3. Originally Posted by poutsos.B
I F xε(A-B) <====> xεA & ~xεB.

Hence ~xε(A-B) <======> ~(xεA & ~xεB) <=====> ~xεA v xεB BY de morgan. WHICH is equivalent to xεA====> xεB
Is there a way to do this proof without the ~? I don't know but that's making it harder for me. So, is this a contradiction? I did it by venn diagrams and it wasn't equal.
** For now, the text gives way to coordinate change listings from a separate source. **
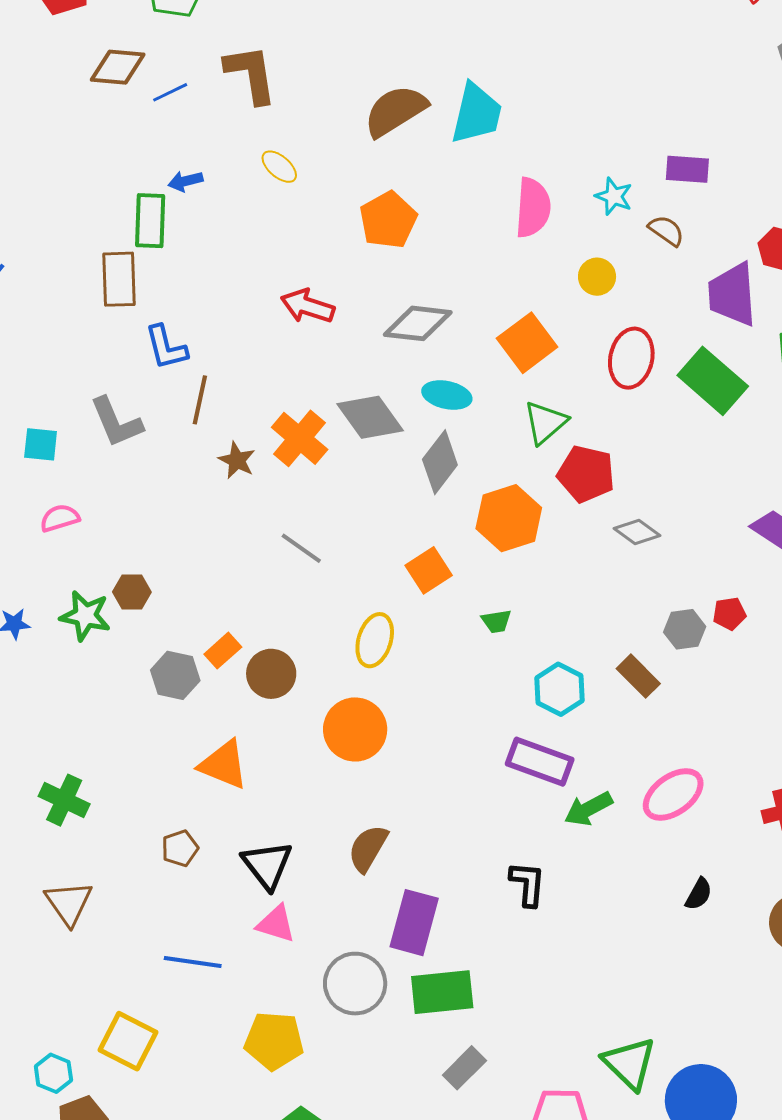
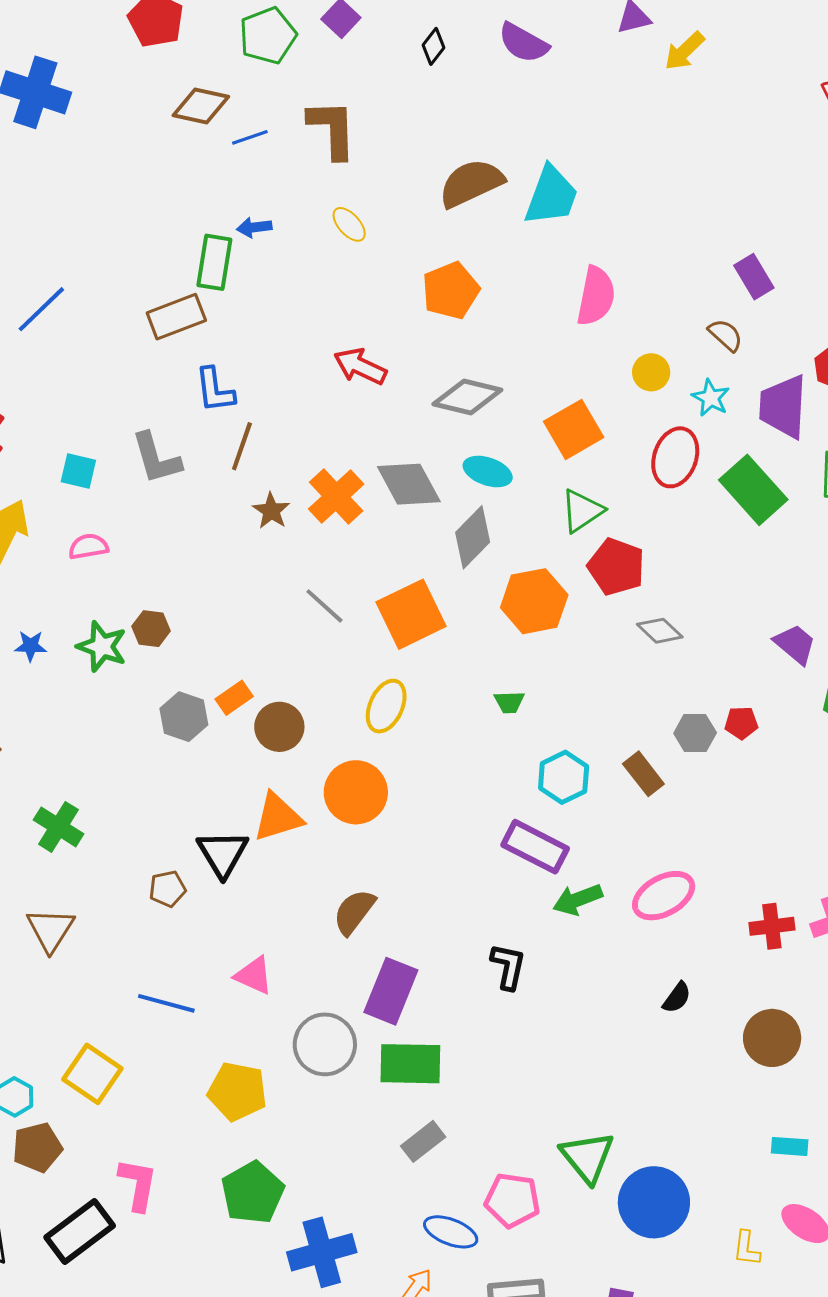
purple rectangle: (687, 169) -> (754, 277), turned 48
cyan star: (614, 196) -> (711, 398), moved
brown rectangle: (119, 279) -> (176, 317), turned 64
orange square: (429, 570) -> (411, 614), moved, size x1.5
orange triangle: (224, 765) -> (278, 817), moved, turned -46
black triangle: (267, 865) -> (223, 853), moved

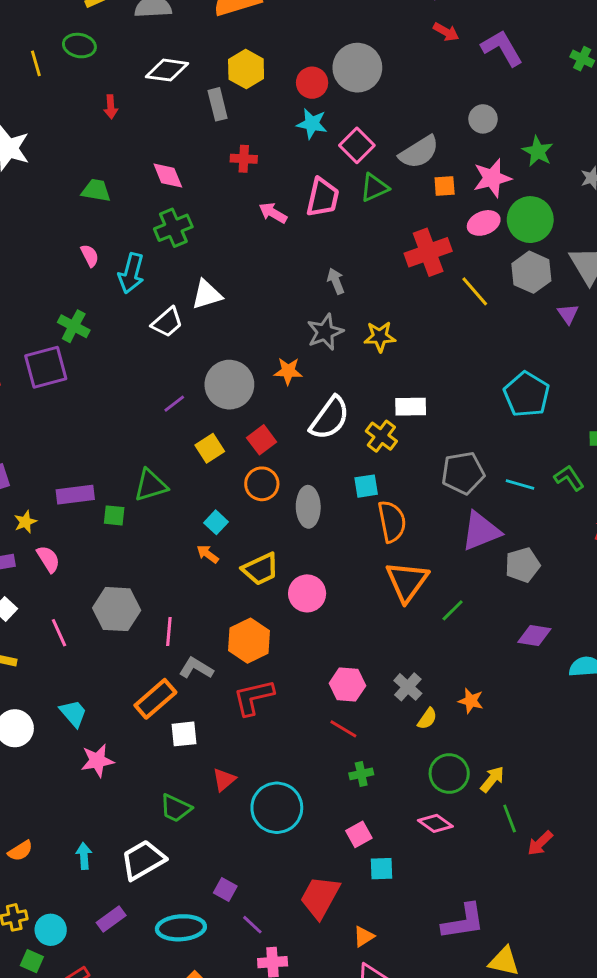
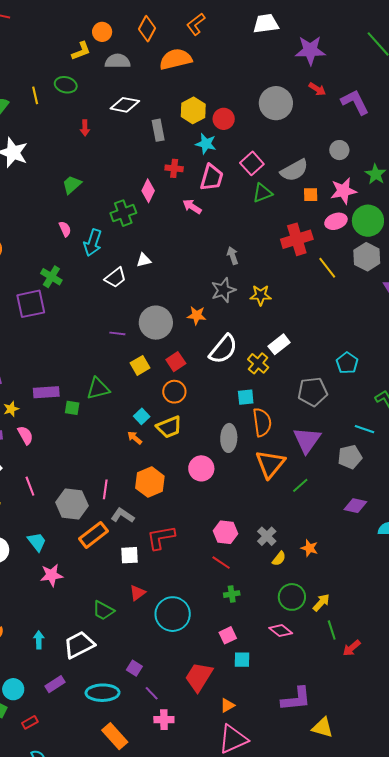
gray circle: (357, 68) -> (276, 103), moved
yellow hexagon: (246, 69) -> (193, 110), moved
cyan star: (312, 124) -> (206, 144), moved
pink diamond: (168, 176) -> (148, 191), moved, turned 45
green trapezoid: (96, 190) -> (72, 185), turned -55
pink trapezoid: (323, 197) -> (212, 178), moved
white triangle: (207, 295) -> (144, 260), size x0.7
cyan pentagon: (527, 394) -> (347, 363), moved, size x0.7
purple line: (174, 404) -> (117, 333), turned 42
white rectangle: (411, 407) -> (279, 344), turned -40
cyan line: (520, 485) -> (365, 429), moved
gray ellipse: (308, 507) -> (229, 438), moved
purple triangle: (481, 531) -> (307, 440), moved, turned -36
yellow trapezoid: (261, 569) -> (169, 427), moved
gray hexagon: (117, 609) -> (72, 504), moved
orange hexagon: (249, 641) -> (150, 482), moved
white square: (184, 734) -> (130, 555), moved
4. Originally Posted by kathrynmath
Is there a way to do this proof without the ~? I don't know but that's making it harder for me. So, is this a contradiction? I did it by venn diagrams and it wasn't equal.
I agree that that is not very helpful!
Mathematicians usually hate such proofs done with logic.
You ought to know that the statement is formal false.

Counterexample:
$\displaystyle \begin{gathered} U = \left\{ {1,2,3,4,5} \right\},\,A = \left\{ {1,3,4,5} \right\}\,\& \,B = \left\{ {2,3,5} \right\} \hfill \\ \left( {A\backslash B} \right)^\prime = \left( {\left\{ {1,4} \right\}} \right)^\prime = \left\{ {2,3,5} \right\} \hfill \\ B'\backslash A' = B' \cap A = \left\{ {1,4} \right\} \hfill \\ \end{gathered}$

BTW: We use this $\displaystyle \left( {A - B} \right) = \left( {A\backslash B} \right)$ it is called "setminus".

5. Originally Posted by Plato
I agree that that is not very helpful!
Mathematicians usually hate such proofs done with logic.
You ought to know that the statement is formal false.

Counterexample:
$\displaystyle \begin{gathered} U = \left\{ {1,2,3,4,5} \right\},\,A = \left\{ {1,3,4,5} \right\}\,\& \,B = \left\{ {2,3,5} \right\} \hfill \\ \left( {A\backslash B} \right)^\prime = \left( {\left\{ {1,4} \right\}} \right)^\prime = \left\{ {2,3,5} \right\} \hfill \\ B'\backslash A' = B' \cap A = \left\{ {1,4} \right\} \hfill \\ \end{gathered}$

BTW: We use this $\displaystyle \left( {A - B} \right) = \left( {A\backslash B} \right)$ it is called "setminus".
Ok, that helps a little more, but I'm trying to do a formal proof without numbers. I'm trying to figure out what to say if I let x be an elemnt of (A-B)'. This is the correct way to start, right?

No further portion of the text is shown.